“No sirvo para esto”, pensé
mientras leía los textos de los participantes. Todos eran tan poéticos, tan
pasionales; y yo no tenía nada para contar. Algunos hablaban de las olas, otro
de la playa, aquel de las gaviotas o elogiaban la inmensidad del mar.
Ninguno
tenía errores de ortografía, sabían usar las comas y los puntos. Todos tenían un blog lleno de textos excelentes. Y
yo estaba sentado frente a una netbook del estado que estaba sobre la máquina
de coser de mi abuela (yo la llamaba escritorio) sin saber que escribir.
Encima
todos eran españoles, profesores de literatura o bibliotecarios. El hijo de un
tambero argentino no tenía oportunidad frente a esos rivales.
Jamás fui
al mar, no sé qué se siente ver su inmensidad, ni se cuál es el costo de
alquilar una sombrilla en Barcelona.
Miré
por la ventana, y a través de la vieja tela mosquitera vi que era otro de esos
días nublados y húmedos en los que a uno le dan ganas de pegarse un tiro. Pensé
en que haría el resto del día y me di cuenta de que lo único que deseaba era
que llegara la noche para recostarme en la cama y escuchar la radio.
Me di
por vencido, salí del sitio web en el que estaba, apagué la netbook y miré la hora
en mi viejo celular.

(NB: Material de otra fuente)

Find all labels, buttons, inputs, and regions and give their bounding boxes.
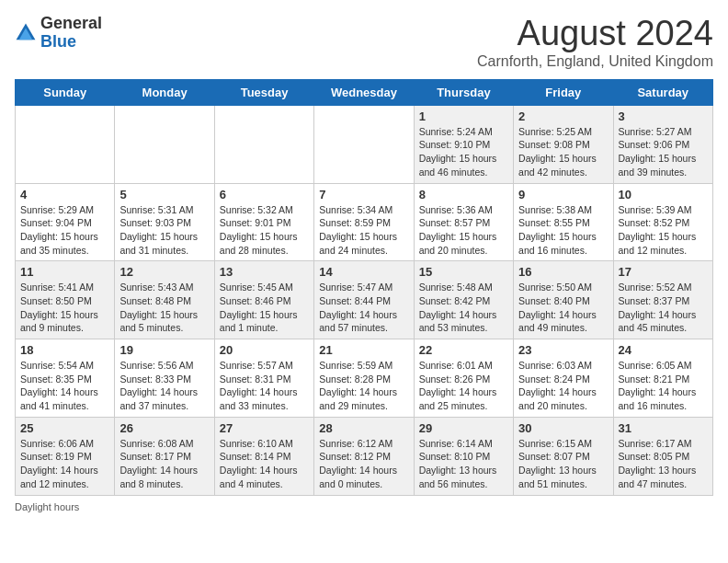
day-number: 11 [20,265,109,279]
calendar-cell: 16Sunrise: 5:50 AMSunset: 8:40 PMDayligh… [514,261,613,339]
calendar-cell: 14Sunrise: 5:47 AMSunset: 8:44 PMDayligh… [314,261,414,339]
day-number: 3 [619,109,708,123]
calendar-week-row: 4Sunrise: 5:29 AMSunset: 9:04 PMDaylight… [16,183,713,261]
day-of-week-header: Wednesday [314,79,414,105]
day-number: 19 [119,343,209,357]
day-detail: Sunrise: 6:05 AMSunset: 8:21 PMDaylight:… [619,359,708,413]
day-number: 21 [319,343,408,357]
day-number: 23 [518,343,608,357]
calendar-cell: 2Sunrise: 5:25 AMSunset: 9:08 PMDaylight… [514,105,613,183]
calendar-cell: 19Sunrise: 5:56 AMSunset: 8:33 PMDayligh… [115,339,214,418]
day-number: 25 [20,421,109,435]
calendar-footer: Daylight hours [15,501,713,512]
day-detail: Sunrise: 6:10 AMSunset: 8:14 PMDaylight:… [220,437,309,491]
day-number: 22 [419,343,508,357]
logo-blue-text: Blue [40,33,102,52]
day-detail: Sunrise: 5:47 AMSunset: 8:44 PMDaylight:… [319,281,408,335]
day-number: 18 [20,343,109,357]
day-detail: Sunrise: 5:59 AMSunset: 8:28 PMDaylight:… [319,359,408,413]
calendar-week-row: 25Sunrise: 6:06 AMSunset: 8:19 PMDayligh… [16,417,713,495]
day-of-week-header: Tuesday [214,79,313,105]
calendar-cell [214,105,313,183]
day-detail: Sunrise: 5:57 AMSunset: 8:31 PMDaylight:… [220,359,309,413]
day-detail: Sunrise: 6:14 AMSunset: 8:10 PMDaylight:… [419,437,508,491]
day-number: 4 [20,188,109,201]
logo-general-text: General [40,15,102,33]
day-detail: Sunrise: 6:15 AMSunset: 8:07 PMDaylight:… [518,437,608,491]
calendar-title: August 2024 [477,15,713,53]
calendar-cell: 22Sunrise: 6:01 AMSunset: 8:26 PMDayligh… [414,339,513,418]
day-number: 8 [419,188,508,201]
calendar-cell: 25Sunrise: 6:06 AMSunset: 8:19 PMDayligh… [16,417,115,495]
day-of-week-header: Friday [514,79,613,105]
calendar-cell: 29Sunrise: 6:14 AMSunset: 8:10 PMDayligh… [414,417,513,495]
page-header: General Blue August 2024 Carnforth, Engl… [15,15,713,70]
day-detail: Sunrise: 5:43 AMSunset: 8:48 PMDaylight:… [119,281,209,335]
calendar-cell: 13Sunrise: 5:45 AMSunset: 8:46 PMDayligh… [214,261,313,339]
day-detail: Sunrise: 5:25 AMSunset: 9:08 PMDaylight:… [518,125,608,179]
day-detail: Sunrise: 5:29 AMSunset: 9:04 PMDaylight:… [20,203,109,258]
logo-icon [15,22,37,44]
calendar-cell: 20Sunrise: 5:57 AMSunset: 8:31 PMDayligh… [214,339,313,418]
day-detail: Sunrise: 6:01 AMSunset: 8:26 PMDaylight:… [419,359,508,413]
day-number: 2 [518,109,608,123]
day-number: 28 [319,421,408,435]
calendar-cell: 5Sunrise: 5:31 AMSunset: 9:03 PMDaylight… [115,183,214,261]
day-number: 24 [619,343,708,357]
day-detail: Sunrise: 5:34 AMSunset: 8:59 PMDaylight:… [319,203,408,258]
day-detail: Sunrise: 5:27 AMSunset: 9:06 PMDaylight:… [619,125,708,179]
day-number: 5 [119,188,209,201]
calendar-cell: 7Sunrise: 5:34 AMSunset: 8:59 PMDaylight… [314,183,414,261]
day-detail: Sunrise: 5:54 AMSunset: 8:35 PMDaylight:… [20,359,109,413]
calendar-week-row: 18Sunrise: 5:54 AMSunset: 8:35 PMDayligh… [16,339,713,418]
calendar-cell: 21Sunrise: 5:59 AMSunset: 8:28 PMDayligh… [314,339,414,418]
day-detail: Sunrise: 6:12 AMSunset: 8:12 PMDaylight:… [319,437,408,491]
calendar-week-row: 1Sunrise: 5:24 AMSunset: 9:10 PMDaylight… [16,105,713,183]
calendar-cell [314,105,414,183]
day-detail: Sunrise: 5:50 AMSunset: 8:40 PMDaylight:… [518,281,608,335]
calendar-cell: 23Sunrise: 6:03 AMSunset: 8:24 PMDayligh… [514,339,613,418]
calendar-cell: 8Sunrise: 5:36 AMSunset: 8:57 PMDaylight… [414,183,513,261]
day-detail: Sunrise: 5:38 AMSunset: 8:55 PMDaylight:… [518,203,608,258]
calendar-cell: 18Sunrise: 5:54 AMSunset: 8:35 PMDayligh… [16,339,115,418]
calendar-cell [16,105,115,183]
calendar-cell: 24Sunrise: 6:05 AMSunset: 8:21 PMDayligh… [613,339,712,418]
calendar-cell: 10Sunrise: 5:39 AMSunset: 8:52 PMDayligh… [613,183,712,261]
day-number: 12 [119,265,209,279]
day-detail: Sunrise: 5:32 AMSunset: 9:01 PMDaylight:… [220,203,309,258]
day-number: 17 [619,265,708,279]
calendar-cell: 30Sunrise: 6:15 AMSunset: 8:07 PMDayligh… [514,417,613,495]
day-number: 6 [220,188,309,201]
day-detail: Sunrise: 5:56 AMSunset: 8:33 PMDaylight:… [119,359,209,413]
day-number: 26 [119,421,209,435]
day-detail: Sunrise: 5:31 AMSunset: 9:03 PMDaylight:… [119,203,209,258]
calendar-cell: 15Sunrise: 5:48 AMSunset: 8:42 PMDayligh… [414,261,513,339]
calendar-cell: 3Sunrise: 5:27 AMSunset: 9:06 PMDaylight… [613,105,712,183]
day-number: 10 [619,188,708,201]
day-detail: Sunrise: 5:39 AMSunset: 8:52 PMDaylight:… [619,203,708,258]
day-of-week-header: Monday [115,79,214,105]
calendar-cell: 31Sunrise: 6:17 AMSunset: 8:05 PMDayligh… [613,417,712,495]
calendar-cell [115,105,214,183]
day-detail: Sunrise: 5:36 AMSunset: 8:57 PMDaylight:… [419,203,508,258]
calendar-table: SundayMondayTuesdayWednesdayThursdayFrid… [15,79,713,496]
calendar-cell: 4Sunrise: 5:29 AMSunset: 9:04 PMDaylight… [16,183,115,261]
day-number: 9 [518,188,608,201]
day-of-week-header: Sunday [16,79,115,105]
calendar-cell: 28Sunrise: 6:12 AMSunset: 8:12 PMDayligh… [314,417,414,495]
day-detail: Sunrise: 5:48 AMSunset: 8:42 PMDaylight:… [419,281,508,335]
day-detail: Sunrise: 5:24 AMSunset: 9:10 PMDaylight:… [419,125,508,179]
day-of-week-header: Thursday [414,79,513,105]
calendar-cell: 27Sunrise: 6:10 AMSunset: 8:14 PMDayligh… [214,417,313,495]
calendar-cell: 26Sunrise: 6:08 AMSunset: 8:17 PMDayligh… [115,417,214,495]
calendar-cell: 9Sunrise: 5:38 AMSunset: 8:55 PMDaylight… [514,183,613,261]
day-detail: Sunrise: 5:52 AMSunset: 8:37 PMDaylight:… [619,281,708,335]
day-number: 1 [419,109,508,123]
day-of-week-header: Saturday [613,79,712,105]
calendar-cell: 12Sunrise: 5:43 AMSunset: 8:48 PMDayligh… [115,261,214,339]
calendar-subtitle: Carnforth, England, United Kingdom [477,53,713,70]
calendar-cell: 6Sunrise: 5:32 AMSunset: 9:01 PMDaylight… [214,183,313,261]
day-detail: Sunrise: 6:17 AMSunset: 8:05 PMDaylight:… [619,437,708,491]
day-number: 20 [220,343,309,357]
day-number: 30 [518,421,608,435]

Eran las doce y cincuenta, me apuré para ir al baño y
cepillarme los dientes. Luego me puse la campera que usamos de uniforme los
alumnos del último año de mi escuela, me dirigí a la puerta que da a la calle,
salude a mi hermana mayor y le dije que cerrara la puerta con llave, ella me mandó a la mierda. Y una
vez más volvió a mi mente esa idea que mi padre me repetía todos los días y que
terminé por creer. Recordé que soy un inútil de mierda.